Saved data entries
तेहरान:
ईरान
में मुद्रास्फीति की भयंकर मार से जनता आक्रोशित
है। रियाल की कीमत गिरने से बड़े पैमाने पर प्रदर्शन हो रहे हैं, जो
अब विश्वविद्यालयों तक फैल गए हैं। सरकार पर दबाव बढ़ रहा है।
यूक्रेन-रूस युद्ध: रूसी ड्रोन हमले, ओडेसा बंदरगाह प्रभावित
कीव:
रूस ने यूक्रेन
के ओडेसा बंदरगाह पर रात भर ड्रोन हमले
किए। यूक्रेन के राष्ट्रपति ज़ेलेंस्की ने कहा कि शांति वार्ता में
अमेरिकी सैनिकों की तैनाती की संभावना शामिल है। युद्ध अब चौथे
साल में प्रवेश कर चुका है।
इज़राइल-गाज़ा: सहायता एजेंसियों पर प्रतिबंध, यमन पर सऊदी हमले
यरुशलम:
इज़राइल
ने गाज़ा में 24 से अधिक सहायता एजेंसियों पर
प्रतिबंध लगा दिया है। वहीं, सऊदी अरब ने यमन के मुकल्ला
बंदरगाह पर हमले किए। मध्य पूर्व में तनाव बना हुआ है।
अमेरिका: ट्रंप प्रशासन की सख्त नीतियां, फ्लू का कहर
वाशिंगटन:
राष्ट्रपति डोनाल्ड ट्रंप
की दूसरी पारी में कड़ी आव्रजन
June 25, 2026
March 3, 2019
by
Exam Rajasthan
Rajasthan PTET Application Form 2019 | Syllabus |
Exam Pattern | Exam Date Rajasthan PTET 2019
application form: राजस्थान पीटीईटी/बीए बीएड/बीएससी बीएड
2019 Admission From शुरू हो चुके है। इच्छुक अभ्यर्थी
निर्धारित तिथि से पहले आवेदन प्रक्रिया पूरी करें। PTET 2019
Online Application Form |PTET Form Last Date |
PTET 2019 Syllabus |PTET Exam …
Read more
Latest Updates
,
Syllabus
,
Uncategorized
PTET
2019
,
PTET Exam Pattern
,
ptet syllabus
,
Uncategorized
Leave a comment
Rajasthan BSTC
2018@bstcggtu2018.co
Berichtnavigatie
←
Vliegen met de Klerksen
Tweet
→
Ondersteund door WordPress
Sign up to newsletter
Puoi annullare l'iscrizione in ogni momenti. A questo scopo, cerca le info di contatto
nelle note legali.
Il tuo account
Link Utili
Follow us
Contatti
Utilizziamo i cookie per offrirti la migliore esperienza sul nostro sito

**Task instructions**
Once you have read the records above, output each of them verbatim.

**Reply to the task**
तेहरान:
ईरान
में मुद्रास्फीति की भयंकर मार से जनता आक्रोशित
है। रियाल की कीमत गिरने से बड़े पैमाने पर प्रदर्शन हो रहे हैं, जो
अब विश्वविद्यालयों तक फैल गए हैं। सरकार पर दबाव बढ़ रहा है।
यूक्रेन-रूस युद्ध: रूसी ड्रोन हमले, ओडेसा बंदरगाह प्रभावित
कीव:
रूस ने यूक्रेन
के ओडेसा बंदरगाह पर रात भर ड्रोन हमले
किए। यूक्रेन के राष्ट्रपति ज़ेलेंस्की ने कहा कि शांति वार्ता में
अमेरिकी सैनिकों की तैनाती की संभावना शामिल है। युद्ध अब चौथे
साल में प्रवेश कर चुका है।
इज़राइल-गाज़ा: सहायता एजेंसियों पर प्रतिबंध, यमन पर सऊदी हमले
यरुशलम:
इज़राइल
ने गाज़ा में 24 से अधिक सहायता एजेंसियों पर
प्रतिबंध लगा दिया है। वहीं, सऊदी अरब ने यमन के मुकल्ला
बंदरगाह पर हमले किए। मध्य पूर्व में तनाव बना हुआ है।
अमेरिका: ट्रंप प्रशासन की सख्त नीतियां, फ्लू का कहर
वाशिंगटन:
राष्ट्रपति डोनाल्ड ट्रंप
की दूसरी पारी में कड़ी आव्रजन
June 25, 2026
March 3, 2019
by
Exam Rajasthan
Rajasthan PTET Application Form 2019 | Syllabus |
Exam Pattern | Exam Date Rajasthan PTET 2019
application form: राजस्थान पीटीईटी/बीए बीएड/बीएससी बीएड
2019 Admission From शुरू हो चुके है। इच्छुक अभ्यर्थी
निर्धारित तिथि से पहले आवेदन प्रक्रिया पूरी करें। PTET 2019
Online Application Form |PTET Form Last Date |
PTET 2019 Syllabus |PTET Exam …
Read more
Latest Updates
,
Syllabus
,
Uncategorized
PTET
2019
,
PTET Exam Pattern
,
ptet syllabus
,
Uncategorized
Leave a comment
Rajasthan BSTC
2018@bstcggtu2018.co
Berichtnavigatie
←
Vliegen met de Klerksen
Tweet
→
Ondersteund door WordPress
Sign up to newsletter
Puoi annullare l'iscrizione in ogni momenti. A questo scopo, cerca le info di contatto
nelle note legali.
Il tuo account
Link Utili
Follow us
Contatti
Utilizziamo i cookie per offrirti la migliore esperienza sul nostro sito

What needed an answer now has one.